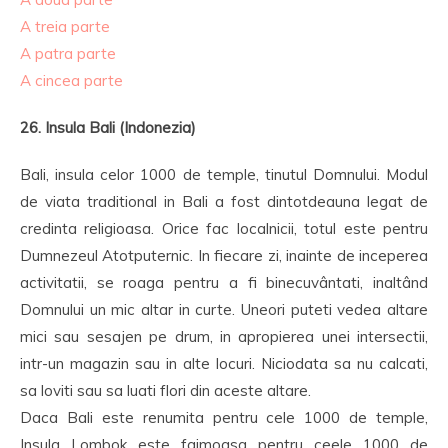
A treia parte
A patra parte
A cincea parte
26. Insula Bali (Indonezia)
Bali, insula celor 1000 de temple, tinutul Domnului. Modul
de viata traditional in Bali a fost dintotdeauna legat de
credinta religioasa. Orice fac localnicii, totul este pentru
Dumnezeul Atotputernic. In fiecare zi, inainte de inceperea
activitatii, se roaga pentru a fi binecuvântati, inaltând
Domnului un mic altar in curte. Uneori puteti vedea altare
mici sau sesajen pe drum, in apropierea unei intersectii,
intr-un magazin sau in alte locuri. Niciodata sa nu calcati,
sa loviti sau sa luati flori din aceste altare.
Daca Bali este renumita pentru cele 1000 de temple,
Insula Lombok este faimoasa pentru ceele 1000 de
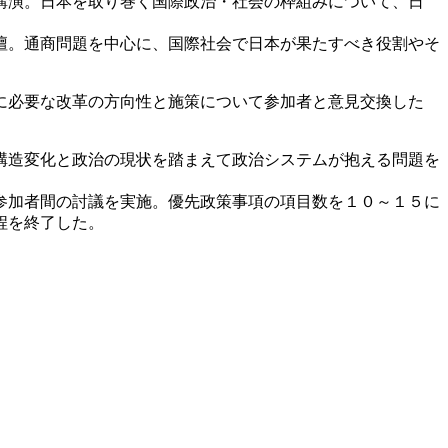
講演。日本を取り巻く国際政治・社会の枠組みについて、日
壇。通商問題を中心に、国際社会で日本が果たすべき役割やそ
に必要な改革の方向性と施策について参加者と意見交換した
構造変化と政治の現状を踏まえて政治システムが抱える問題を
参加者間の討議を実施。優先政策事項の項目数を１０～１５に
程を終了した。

* * *

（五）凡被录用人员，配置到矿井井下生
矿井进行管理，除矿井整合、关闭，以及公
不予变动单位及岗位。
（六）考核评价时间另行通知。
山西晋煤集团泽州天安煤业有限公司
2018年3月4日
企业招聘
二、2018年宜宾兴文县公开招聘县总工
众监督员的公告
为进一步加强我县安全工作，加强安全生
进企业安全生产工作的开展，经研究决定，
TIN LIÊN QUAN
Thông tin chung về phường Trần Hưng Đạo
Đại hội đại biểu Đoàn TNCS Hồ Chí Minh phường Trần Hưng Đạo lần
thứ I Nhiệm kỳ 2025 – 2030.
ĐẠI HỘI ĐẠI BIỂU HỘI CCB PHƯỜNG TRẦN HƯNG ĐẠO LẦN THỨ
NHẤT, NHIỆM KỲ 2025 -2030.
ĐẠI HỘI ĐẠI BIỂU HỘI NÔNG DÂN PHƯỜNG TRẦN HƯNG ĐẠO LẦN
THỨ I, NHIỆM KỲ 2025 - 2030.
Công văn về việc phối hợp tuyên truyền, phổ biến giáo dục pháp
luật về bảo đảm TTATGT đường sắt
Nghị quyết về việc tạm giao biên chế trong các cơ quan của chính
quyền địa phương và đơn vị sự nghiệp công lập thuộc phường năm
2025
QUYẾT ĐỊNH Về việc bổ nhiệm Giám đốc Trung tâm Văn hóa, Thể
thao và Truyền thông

...

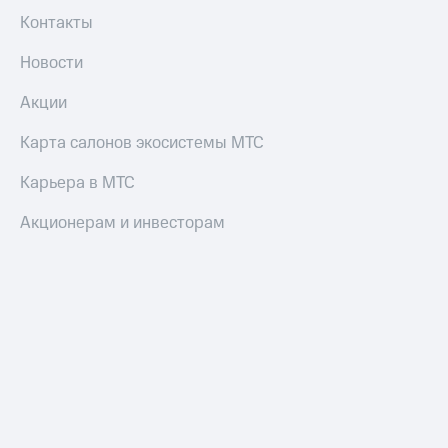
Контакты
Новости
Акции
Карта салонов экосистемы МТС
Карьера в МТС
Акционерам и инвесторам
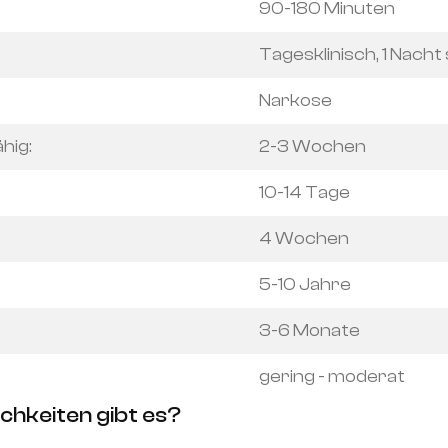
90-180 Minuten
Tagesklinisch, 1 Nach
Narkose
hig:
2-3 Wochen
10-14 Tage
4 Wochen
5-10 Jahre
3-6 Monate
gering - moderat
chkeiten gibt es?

_Your goal:_
Lines wanted from the entries above: the one with "Акционерам и инвесторам", the one with "chkeiten gibt es?", and all lines between. Please copy them exactly, without the pictures and without anything else.

_Reply to the exercise:_
Акционерам и инвесторам
90-180 Minuten
Tagesklinisch, 1 Nach
Narkose
hig:
2-3 Wochen
10-14 Tage
4 Wochen
5-10 Jahre
3-6 Monate
gering - moderat
chkeiten gibt es?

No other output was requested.